Miss Dalrymple has stated that her purpose in writing novels is to “entertain wholesomely through optimism and romance.” Usually that type of purpose is linked up with a sentimentality which means being sweet at the expense of truth. But this author is not that sort: in expressing her dislike of sex stories, for instance, she attributes their shortcomings to treatment, not to material—“since there is absolutely no subject under the sun which may not be treated with perfect good taste in a novel.” She has also stated that in her opinion the modern woman is over-sexed—a popular though altogether wrong-headed view which we mean some time to argue with her in these columns.
Slime and the Breath of Life
The Russian Novel, translated from the French of Le Vicomte E. M. de Vogüe by Colonel H. A. Sawyer. [George H. Doran Company, New York.]

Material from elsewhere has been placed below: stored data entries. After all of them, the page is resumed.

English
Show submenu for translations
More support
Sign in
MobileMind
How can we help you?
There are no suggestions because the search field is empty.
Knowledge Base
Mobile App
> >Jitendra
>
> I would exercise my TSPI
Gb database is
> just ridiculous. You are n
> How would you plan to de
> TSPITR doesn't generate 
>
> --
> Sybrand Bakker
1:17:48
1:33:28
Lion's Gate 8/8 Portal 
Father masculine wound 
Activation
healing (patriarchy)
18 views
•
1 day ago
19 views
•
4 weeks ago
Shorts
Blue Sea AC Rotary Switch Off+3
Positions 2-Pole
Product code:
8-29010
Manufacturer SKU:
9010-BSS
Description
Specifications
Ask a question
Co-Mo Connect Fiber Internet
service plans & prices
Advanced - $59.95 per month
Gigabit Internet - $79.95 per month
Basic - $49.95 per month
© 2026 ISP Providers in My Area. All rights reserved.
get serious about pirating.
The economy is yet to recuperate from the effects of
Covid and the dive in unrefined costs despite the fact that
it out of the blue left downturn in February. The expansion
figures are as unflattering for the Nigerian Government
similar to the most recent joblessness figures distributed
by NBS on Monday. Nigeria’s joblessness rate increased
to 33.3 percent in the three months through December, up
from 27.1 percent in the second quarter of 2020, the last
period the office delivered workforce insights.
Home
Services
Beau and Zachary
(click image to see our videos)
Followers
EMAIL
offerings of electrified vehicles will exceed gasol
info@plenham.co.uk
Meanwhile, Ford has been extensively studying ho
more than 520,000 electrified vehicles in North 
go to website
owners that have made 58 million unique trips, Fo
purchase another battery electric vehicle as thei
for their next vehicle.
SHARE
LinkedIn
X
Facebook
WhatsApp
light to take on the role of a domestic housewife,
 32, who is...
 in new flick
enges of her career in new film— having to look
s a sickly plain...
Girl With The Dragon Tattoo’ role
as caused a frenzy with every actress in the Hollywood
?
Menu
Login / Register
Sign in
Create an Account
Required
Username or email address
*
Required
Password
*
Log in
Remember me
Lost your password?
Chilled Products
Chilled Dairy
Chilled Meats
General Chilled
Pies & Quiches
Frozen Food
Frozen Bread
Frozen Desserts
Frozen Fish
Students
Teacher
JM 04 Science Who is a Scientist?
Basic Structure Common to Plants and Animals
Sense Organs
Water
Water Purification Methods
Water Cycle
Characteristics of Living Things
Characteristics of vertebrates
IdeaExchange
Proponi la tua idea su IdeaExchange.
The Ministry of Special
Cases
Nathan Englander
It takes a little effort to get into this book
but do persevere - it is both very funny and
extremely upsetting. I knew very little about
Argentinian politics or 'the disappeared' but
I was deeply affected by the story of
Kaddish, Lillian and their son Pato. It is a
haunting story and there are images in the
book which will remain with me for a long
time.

Although this book was written in 1886, its treatments of Pushkin, Gogol, Turgeneff, Dostoevsky, and Tolstoy are now first made accessible to the English reader, and will still be worth his attention. In fact one reads them with a growing regret that the author, who died in 1910, did not continue his interpretation of the Russian spirit as the religious and mystic tone of its nihilism gradually faded and left us the bleaker outlook of such men as Gorky. With Tolstoy, however—“probably the greatest demonstrator of life which has arisen since Goethe”—the book closes.